*Try it*
Find where "5G thay đổi tương lai của bạn như thế nào?" appears in the records below, then return that line and every later line exactly, stopping only at the last line.

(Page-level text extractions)
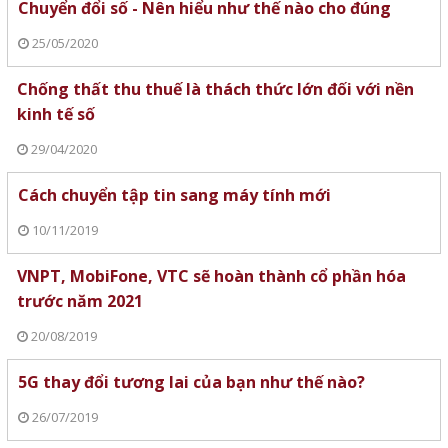
Chuyển đổi số - Nên hiểu như thế nào cho đúng
25/05/2020
Chống thất thu thuế là thách thức lớn đối với nền
kinh tế số
29/04/2020
Cách chuyển tập tin sang máy tính mới
10/11/2019
VNPT, MobiFone, VTC sẽ hoàn thành cổ phần hóa
trước năm 2021
20/08/2019
5G thay đổi tương lai của bạn như thế nào?
26/07/2019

*Exercise response*
5G thay đổi tương lai của bạn như thế nào?
26/07/2019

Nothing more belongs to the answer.